After the advent of the shit awful Phantom of the Opera, Good ol’ Argy puts a bit o’ bargy back into proceedings with the wonderful Sleepless or Non Ho Sonno. A return to his Giallo origins this provides the goods his last few stinkers couldn’t. Max Von Sydow plays a retired ex-Detective who teams up with an amateur crime sleuth in track of a depraved serial killer who has returned to evil ways after a 17 year hiatus. The violence is abundant with heads getting smashed into walls, instruments rammed in orifices, fingers cut off and heads exploding. The opening set piece is outstandingly brilliant with its savageness, complete with his trademark tracking shots that inject some energy into the proceedings. This truly has everything including a dwarf. The art direction and cinematography is breathtaking, but some of the acting and plotting lacks but overall this is a fair dinkum beaudy. If you like Tenebrae and Opera, believe me you’ll love this. It’s even more violent.

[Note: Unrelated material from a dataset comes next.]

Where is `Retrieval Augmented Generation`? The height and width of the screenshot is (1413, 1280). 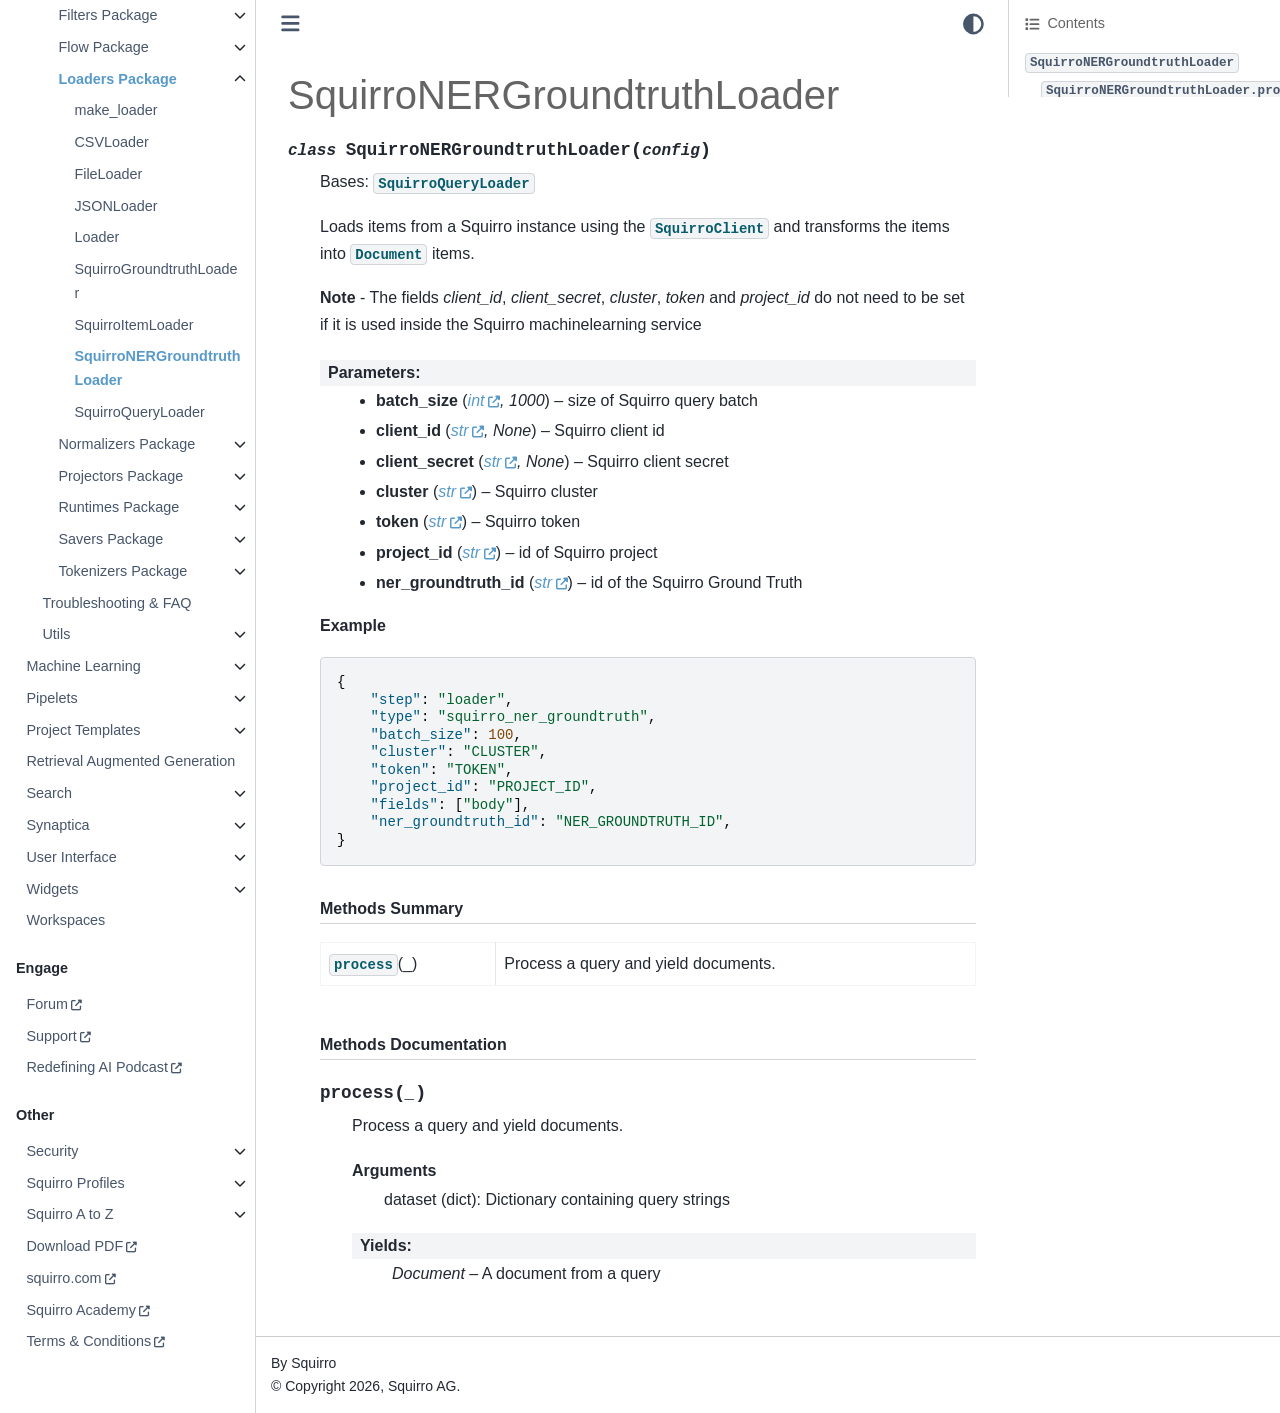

Bubba Ho Tep. 2002. Dir. Don Coscarelli.
The director of the Phantasm franchise Don Coscarelli and Cult writer Joe R Lansdale bring us this delightful little Horror/Comedy starring Evil Dead’s main star Bruce Campbell as a retired Elvis. It seems Elvis some years back got sick to his back teeth with the hangers on and dilemmas that come along with fame. So he swaps lives with an Elvis impersonator and kicks back to enjoy the rest of his life. This picks up the story some years later where Elvis has retired to an East Texas retirement village. Elvis and his African American buddy (played by Ossie Davis in his very last role) who thinks he is JFK. Come to battle an Egyptian Mummy that has been stolen from a Museum and brought back to life to feed on the easy access souls of the Retirement home. This is truly one great film. Coscarelli has done a very commendable job at translating Lansdale’s book to film and as usual Campbell provides the performance of his life. There’s some subtle commentary about the way we mistreat our elderly and the dialogue is a complete hoot. Make sure you watch the film with Bruce Campbell providing the audio commentary as Elvis too. It doesn’t get much better than this commentary wise.
The Unforgiven.1992. Dir. Clint Eastwood.

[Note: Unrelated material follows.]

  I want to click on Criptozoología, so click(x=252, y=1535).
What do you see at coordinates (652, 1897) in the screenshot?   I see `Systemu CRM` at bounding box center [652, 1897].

Probably one of the best later day Westerns ever made. This is another Eastwood film he both directs and stars in. The good folk of the town of Big Whiskey do what they can to get by. When one of the town’s “whores” gets cut up by a couple of over zealous cowboys with a hard on ,the girls decide to put up a bounty for the fiend when the Sheriff’s feeble attempts prove fruitless. Eastwood plays William Munny; a retired gunslinger who realizes he’s shit at farming and resorts back to his six-shooter after the death of his wife and failed farming attempts. Clint’s in old territory here recapping his Man with No Name character but now with more wrinkles. Munny is the ultimate Antihero. He admits he’s killed women and kids in the past, but we still keep barracking for him. As this was made later the violence is also amped up and the supporting cast all stellar. A wonderful case study about the nature of man. This also did very well at the Oscars. If ya haven’t seen it already… Well we’re not here to fuck spiders.